The ruling of the Civil Chamber replicated the criterion maintained by the Constitutional Chamber, in its judgment 1641 of 2011, in which it stated: “From the Law against Exchange Offenses published in Official Gazette No. 38,272 of 14 October 2005, does not emerge a general prohibition on making offers or contracts in foreign currency provided that they are not contrary to law, specifically to agreements signed by the Republic, exchange regulations or applicable laws; What does become a guiding principle in this type of contracting is that if the payment is made in Venezuelan territory in order to have effects of release it must be made in bolivars that is the legal tender and its amount according to the official exchange rate prevailing at the time of payment.”

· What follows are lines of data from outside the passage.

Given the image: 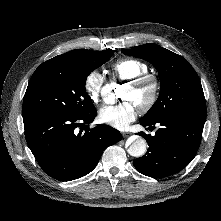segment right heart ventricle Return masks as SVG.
Masks as SVG:
<instances>
[{"instance_id":"obj_1","label":"right heart ventricle","mask_w":221,"mask_h":221,"mask_svg":"<svg viewBox=\"0 0 221 221\" xmlns=\"http://www.w3.org/2000/svg\"><path fill=\"white\" fill-rule=\"evenodd\" d=\"M148 72V65L138 59L122 58L111 66V74L116 80H129Z\"/></svg>"}]
</instances>
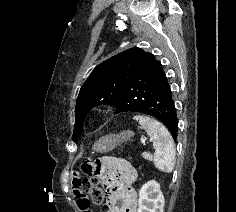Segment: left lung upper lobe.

The then-Justice Luis Ortiz Hernández saved his vote because he considered that the majority of the Civil Chamber erred in affirming that the amount in bolivars had to be calculated at the exchange rate in force for the moment of the payment and not the one in force at the moment in which the negotiation was made.
The purpose of trading in foreign currency is that it serves as account currency, as these are mechanisms to adjust the value of the obligation for the payment opportunity, so it should establish the amount for the monetary variation of the dollar-bolivar conversion at the time the payment is made. (…) the article 1,264 of the Civil Code, which establishes that the obligations must be fulfilled as they were contracted, because in ordering to pay bolivars at the rate that existed for the date on which the definitive sale was contractually scheduled, ordered compliance with an obligation in a way different from how it was contracted (…)”.